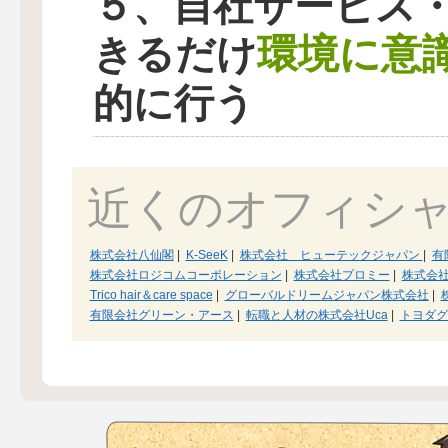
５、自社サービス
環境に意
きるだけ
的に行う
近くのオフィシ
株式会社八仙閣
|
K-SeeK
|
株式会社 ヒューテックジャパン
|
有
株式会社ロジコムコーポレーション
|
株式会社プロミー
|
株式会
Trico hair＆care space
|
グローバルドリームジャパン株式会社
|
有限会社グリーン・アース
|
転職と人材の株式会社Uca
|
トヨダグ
┄┄┄┄┄┄┄┄┄┄┄┄┄┄┄┄┄┄┄┄
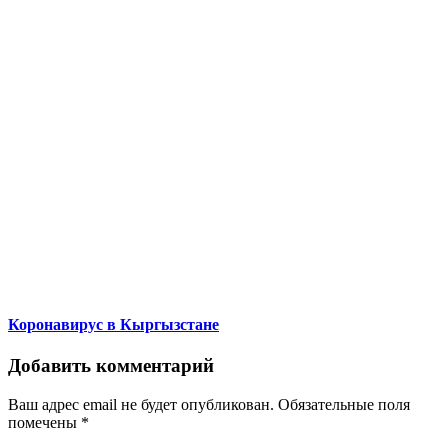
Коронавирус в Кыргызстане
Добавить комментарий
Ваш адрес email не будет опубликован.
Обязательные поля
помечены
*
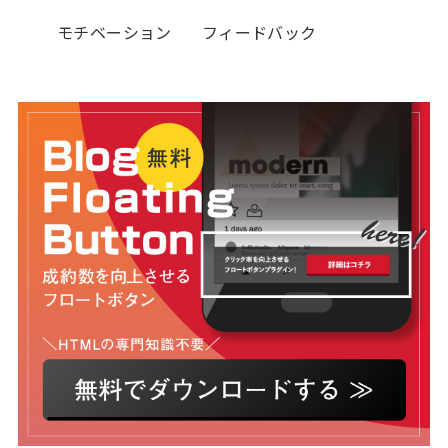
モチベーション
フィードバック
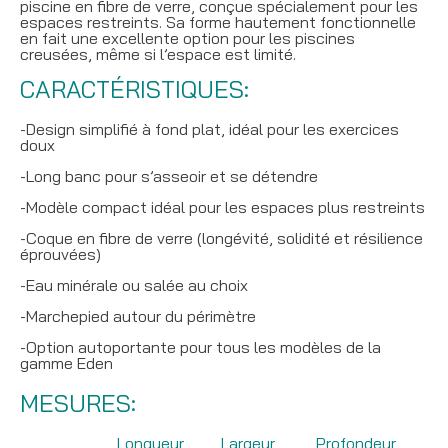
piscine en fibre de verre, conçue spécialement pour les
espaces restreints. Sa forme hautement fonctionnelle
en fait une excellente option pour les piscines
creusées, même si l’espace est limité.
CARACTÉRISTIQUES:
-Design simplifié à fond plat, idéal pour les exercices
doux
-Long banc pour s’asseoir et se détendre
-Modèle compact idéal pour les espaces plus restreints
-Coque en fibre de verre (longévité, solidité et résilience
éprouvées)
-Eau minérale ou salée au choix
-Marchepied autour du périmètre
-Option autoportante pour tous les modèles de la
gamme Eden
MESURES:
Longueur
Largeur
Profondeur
┄┄┄┄┄┄┄┄┄┄┄┄┄┄┄┄┄┄┄┄
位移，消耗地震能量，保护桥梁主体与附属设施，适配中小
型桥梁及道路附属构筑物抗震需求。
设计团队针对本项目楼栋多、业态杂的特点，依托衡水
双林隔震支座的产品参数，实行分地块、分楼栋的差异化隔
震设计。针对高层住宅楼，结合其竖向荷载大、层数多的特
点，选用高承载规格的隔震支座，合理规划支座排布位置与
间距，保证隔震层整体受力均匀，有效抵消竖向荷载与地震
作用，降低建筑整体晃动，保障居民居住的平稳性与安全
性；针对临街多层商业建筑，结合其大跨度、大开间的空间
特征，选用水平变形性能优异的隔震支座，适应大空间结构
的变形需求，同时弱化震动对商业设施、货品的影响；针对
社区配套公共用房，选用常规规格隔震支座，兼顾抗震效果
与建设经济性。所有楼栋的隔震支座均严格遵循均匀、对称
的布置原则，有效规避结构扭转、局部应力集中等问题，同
┄┄┄┄┄┄┄┄┄┄┄┄┄┄┄┄┄┄┄┄
In the preceding material, find each line holding the word "espaces" and copy it out.

espaces restreints. Sa forme hautement fonctionnelle
-Modèle compact idéal pour les espaces plus restreints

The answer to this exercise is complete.